GOALI: Collaborative Research: Development of transferable force fields and Monte Carlo algorithms and application to phase and sorption equilibria
The development of sustainable processes in the chemical and biotechnology industries and of novel formulations in the personal care and detergent industries is of tremendous commercial and environmental importance. Molecular-level knowledge is essential for moving from trial-and-error based approaches to knowledge-driven design of these chemical processes and formulations. To this extent, accurate molecular models and efficient simulation algorithms will be developed by a collaborative team led by Siepmann, Eggimann, and Koenig to advance molecular simulation as a tool for high-fidelity property prediction and for providing molecular-level insights on phase and sorption equilibria. Specific applications relevant for biofuel production and detergent formulations will be addressed.
Intellectual Merit:
Model Development.
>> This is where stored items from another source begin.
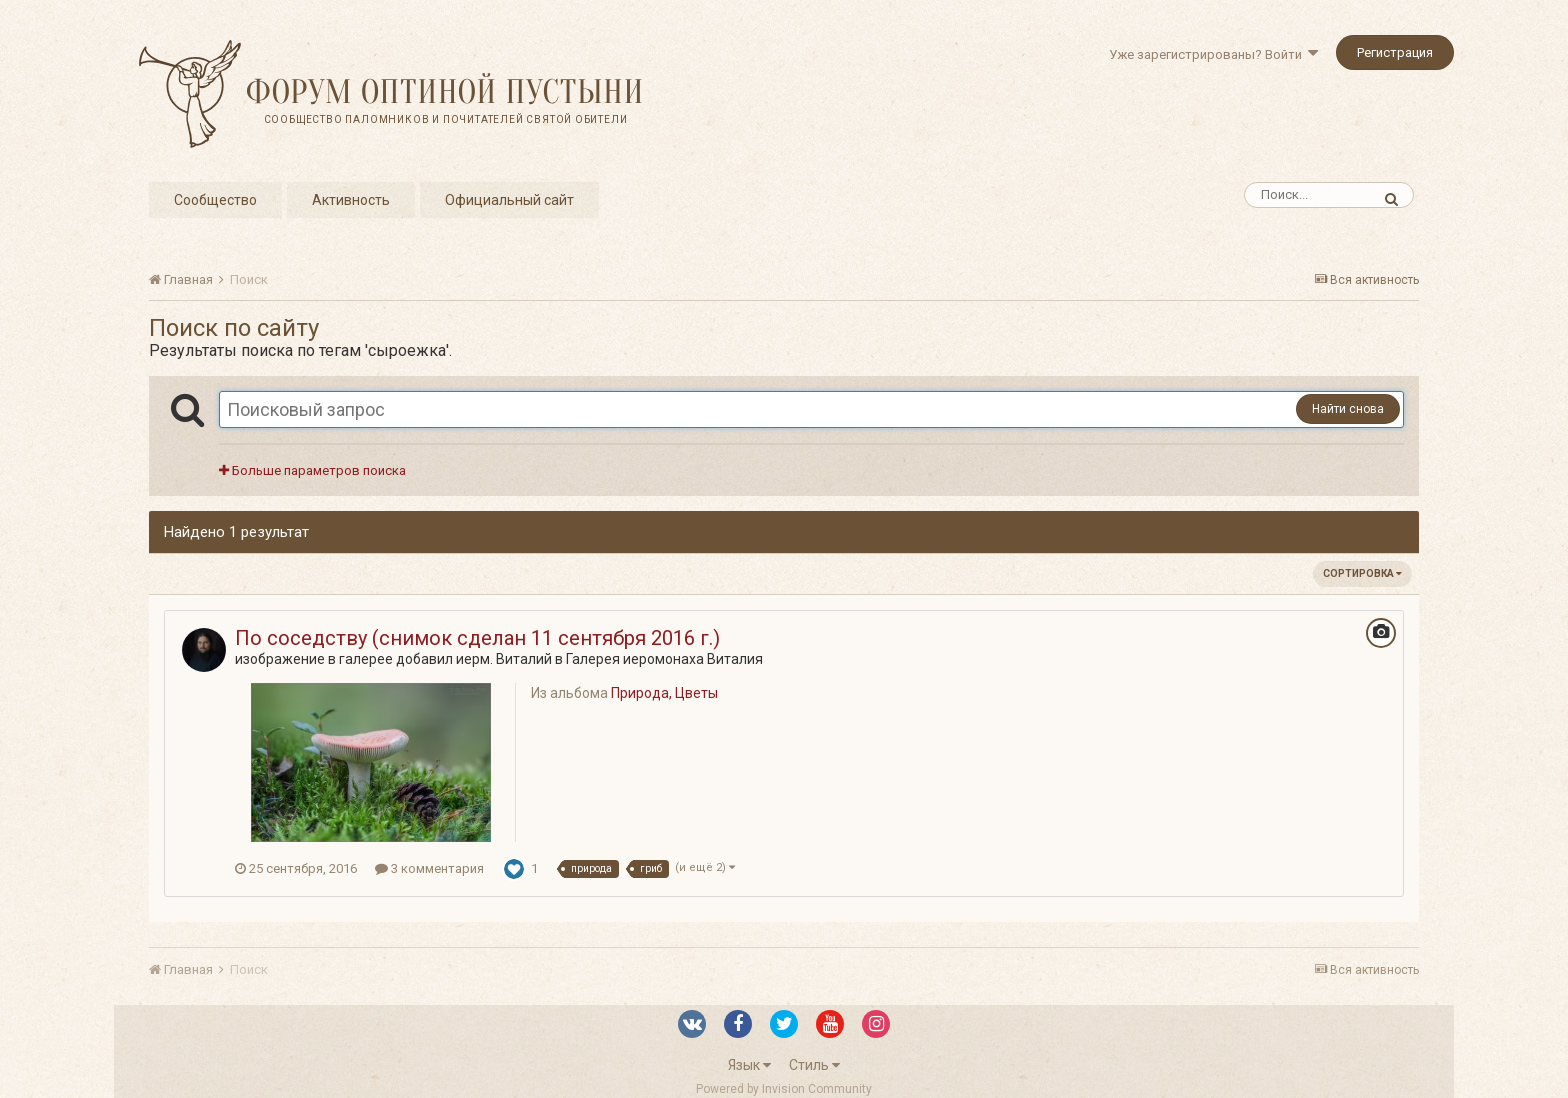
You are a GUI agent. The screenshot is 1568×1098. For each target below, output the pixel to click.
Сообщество (215, 200)
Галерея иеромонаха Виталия (664, 659)
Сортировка (1362, 573)
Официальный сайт (509, 200)
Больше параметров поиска (312, 470)
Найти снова (1348, 409)
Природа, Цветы (664, 693)
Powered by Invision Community (784, 1089)
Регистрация (1395, 52)
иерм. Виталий (504, 659)
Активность (351, 200)
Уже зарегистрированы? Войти (1213, 54)
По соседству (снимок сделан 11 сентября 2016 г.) (477, 638)
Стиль (814, 1065)
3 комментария (429, 868)
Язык (749, 1065)
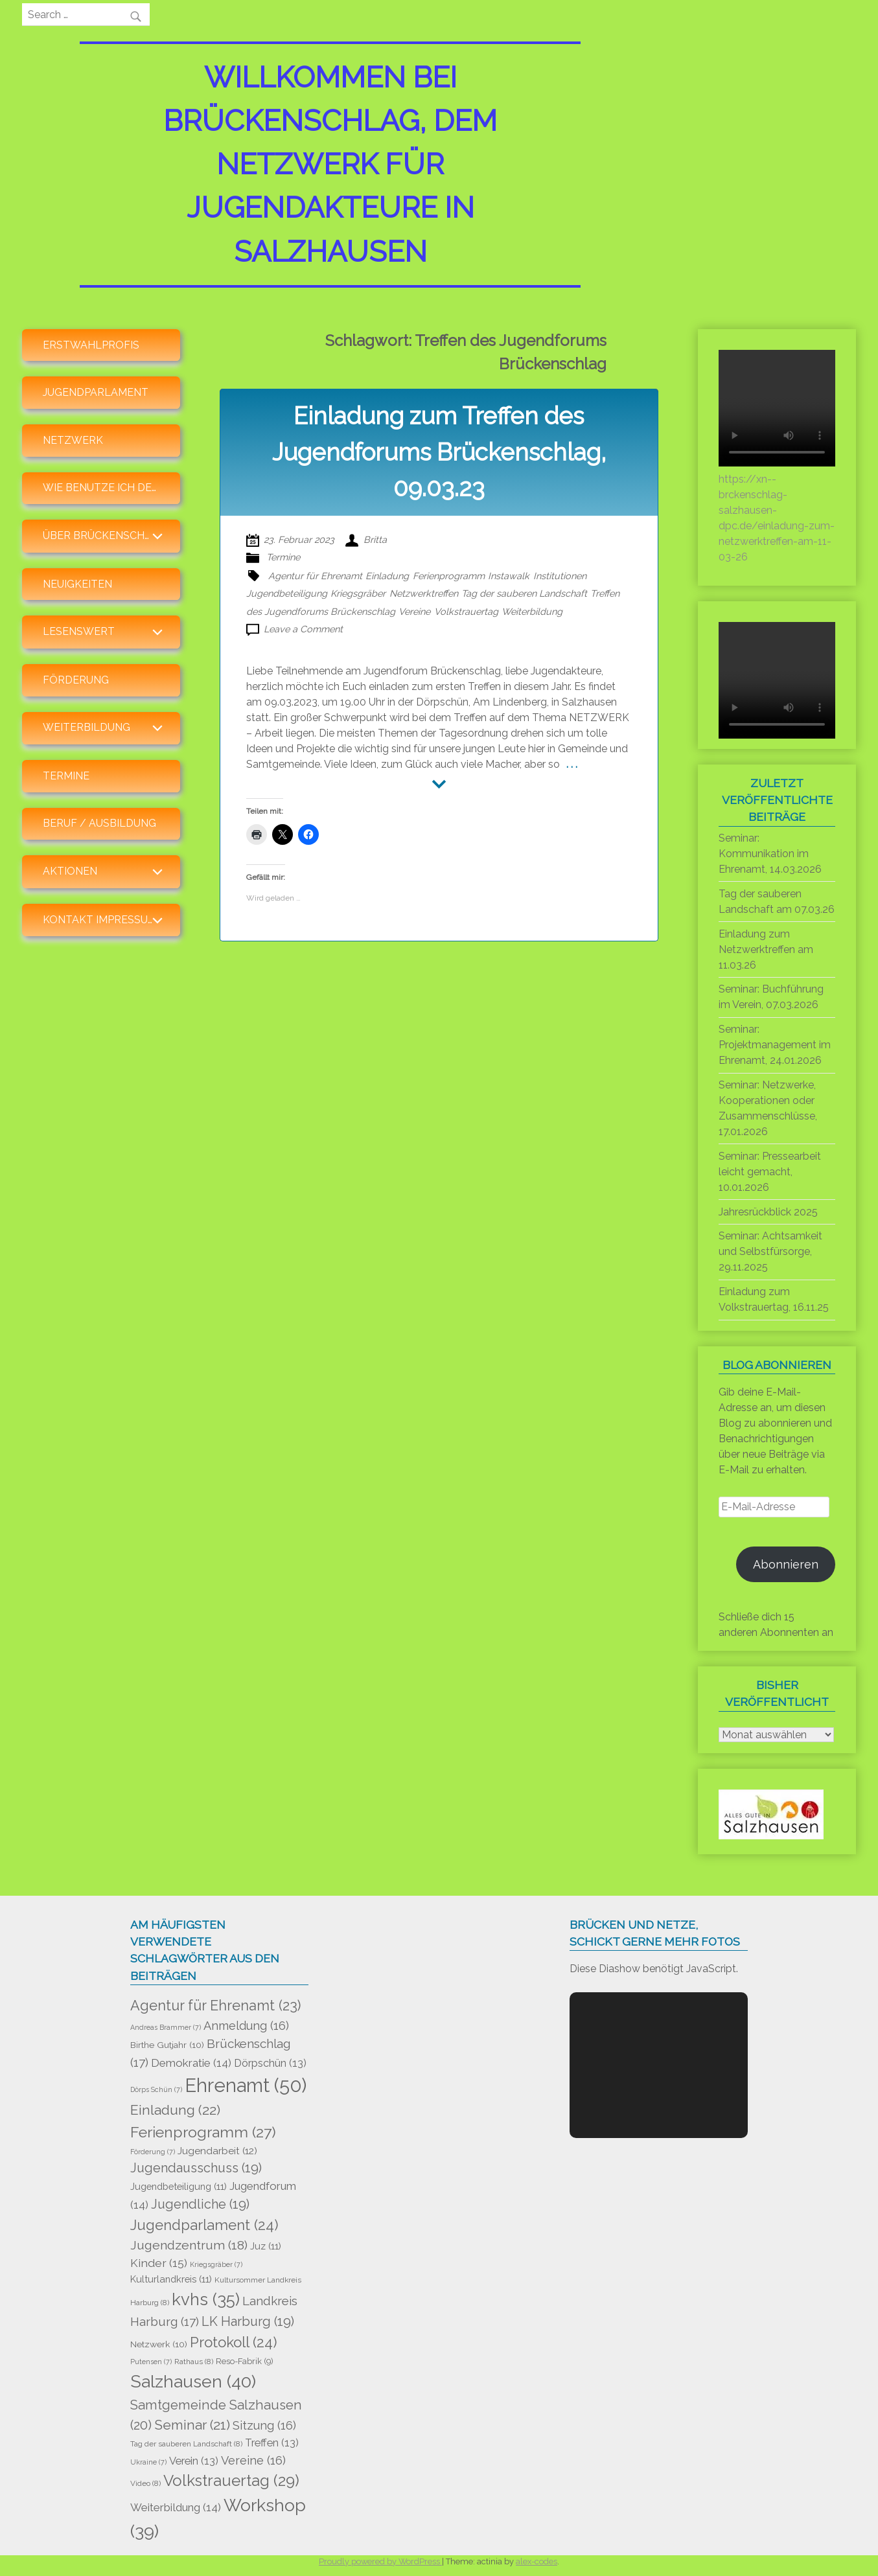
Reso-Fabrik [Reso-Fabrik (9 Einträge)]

The TraPPE (transferable potentials for phase equilibria) family of force fields will be extended at multiple levels of resolution. TraPPECG (coarse-grain) will include polymers, asphaltenes, and water; TraPPE?UA (united-atom) will add siloxane and vinyl chloride polymers; TraPPEEH (explicit-hydrogen) will address environmental pollutants and fermentation inhibitors. The range of systems and processes amenable to predictive simulations will be enlarged through the parameterization of TraPPE salt for inorganic ions and TraPPE zeo for porous zeolite frameworks. A web interface will be designed to increase the accessibility of the TraPPE force fields for other research groups. Algorithm Development. Novel Monte Carlo algorithms will be developed that can improve the sampling of phase transfers (e.g., in liquid-liquid equilibria and sorption isotherms from solution phases) and spatial distributions in microheterogeneous fluids (e.g,, surfactant systems). Applications. Molecular simulations using the TraPPE force fields will be employed as an engineering tool to predict thermophysical properties of a variety of complex systems, thereby adding to the available experimental database. The simulations will provide a wealth of microscopic-level insight into how molecular architecture and composition determine macroscopic phenomena. Specifically, simulations will be carried out to investigate (i) the solvent-based extraction of ethanol from fermentation broths, ii) the sorption isotherms of oxygenates and fermentation inhibitors from aqueous solution, (iii) the adsorption of surfactants at interfaces and to polyelectrolytes, (iv) the capacity limit of organics in micellar surfactants, and (v) the phase coexistence in mixed surfactant bilayers.
Broader Impacts:
Integration of Research and Education. Because the excitement of discovery is a significant motivating factor in student learning, computational exercises and topical results from molecular simulation research are routinely integrated by Siepmann and Eggimann in their classroom teaching (spanning from of a freshman seminar on the material world to graduate-level statistical mechanics). Hands-on science classroom for third graders have been taught by Siepmann and a full day of activities centered around computational chemistry is organized for UMN's Exploring Careers in Engineering and Physical Sciences Program. An active undergraduate research program is leveraged by Eggimann to promote general scientific literacy and research-as-teaching pedagogies. Development of Human Resources. This university industry partnership uniquely advances the education and training of the graduate students and postdoctoral associates by allowing for extensive interactions with industrial chemists and experience with real-world surfactant applications. Additionally, this project will foster the participation of undergraduate and high school students, with special efforts made to recruit these students from traditionally underrepresented groups. Impact on Science and Engineering Infrastructure. The microscopic-level understanding afforded by the proposed computational investigations will be highly beneficial for the design of improved separation processes for biofuels and surfactant systems. The computing infrastructure is advanced by the development of the TraPPE force fields, the associated cybertool, and the MCCCS (Monte Carlo for Complex Chemical Systems) molecular simulation package, which are freely distributed.